Students pull long nights studying for tests, finishing projects and completing homework, but for some students, coffee and energy drinks aren’t enough to stay up and stay focused.
More and more college students are turning to ADHD medication to solve this problem.
Conner Hicks, a freshman undecided major, is prescribed to take ADHD medication by his doctor.
“I use it as prescribed every day, but I tend to use it sometimes just to keep myself awake to get my school work done,” he said.
Alan Desanties, a professor and researcher at the University of Kentucky, tracked the use on his campus and found that 30 percent of students have illegally used ADHD medications. Desanties said this trend is occurring on college campuses across the nation.
The rapid expansion in the last decade of the prescription and use of ADHD medications, including Adderall, Ritalin and Vyvanse, has worried many health professionals.
The American Association of Poison Control Centers found that between the late 1990s and the mid 2000s, ADHD prescriptions increased 80 percent. At the same time, they found emergency calls from intentional abuse of ADHD medication rose 76 percent.
A study sponsored by the Federal Drug Administration and the Federal Agency for Healthcare Research and Quality published just a few weeks ago in the New England Journal of Medicine found that ADHD medications do not increase heart risks in children and teenagers.
While this put many parents of children prescribed to these medications at ease, several doctors still warn that the abuse of ADHD medications can lead to heart risks and many other problems.
Barbara Collier, director of the University of Mississippi’s Health Services, said ADHD medications are indeed stimulants and can be dangerous when abused.
“The effect stimulants have on people who have ADHD is totally different than it would be on someone who does not have ADHD,” she said.
“It does tend to cause rapid heart rate, insomnia, agitation, anxiety and headaches.”
Collier said she believes students abuse ADHD medication in order to stay awake and study for longer periods of time, often before an exam.
Hicks said he takes the medication when there is a big test he needs to study for or when he has a lot of homework.
He also said he is happy with the results from this routine.

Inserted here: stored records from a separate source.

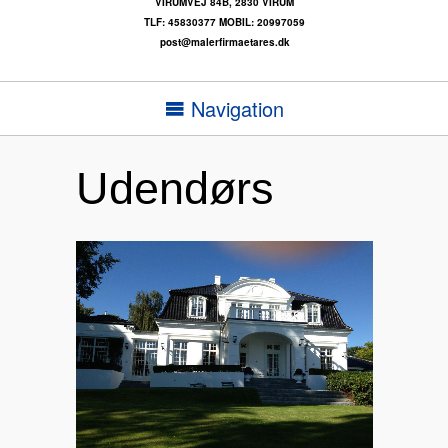
VIRUMVEJ 84B,
2830 VIRUM
TLF: 45830377
MOBIL: 20997059
post@malerfirmaetares.dk
Navigation
Udendørs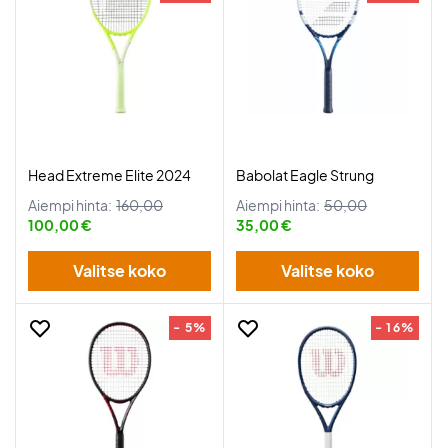
Head Extreme Elite 2024
Babolat Eagle Strung
Aiempi hinta:
160,00
Aiempi hinta:
50,00
100,00 €
35,00 €
Valitse koko
Valitse koko
- 5%
- 16%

“Anytime that I do have a big test coming up then I take more medication and study, my grades tend to be better than they would be if I were just to use (the medication) regularly,” Hicks said.
Collier said many students who abuse ADHD medication to stay up for long periods of time don’t think about how they will feel the next day, and that abuse also leads to procrastination.
“On college campuses, those students don’t use their semester, don’t use their days and for some reason think staying up all night will save them,” she said.
Hicks said he agrees that using ADHD medication inappropriately can lead to procrastination, but he said he believes each person must understand how it affects them personally.
“The fact is that you have to be able to regulate yourself and know how much is a good level for you so you don’t take too much of it,” he said. “You have to use the right amount for you and not abuse it to a point where you take bunches of (medication) every day.”
All ADHD medications are labeled schedule two drugs because they have such a high abuse potential, and Collier said this abuse can often lead to addiction.
“(Students) think they need it for the next day and the next day, and eventually they become addicts,” Collier said.
Students who are not prescribed the drugs are treated the same as if they were taking illegal drugs by the university and the state of Mississippi.
Collier said she has known students who have been found with amphetamines not prescribed to them in their possession and were subsequently arrested.
“If you are selling it, giving it away or taking it, you could be arrested,” she said.
The net gains and loses to students grades from ADHD medication abuse has not been quantified, but other outcomes such as jail time and addiction are possible.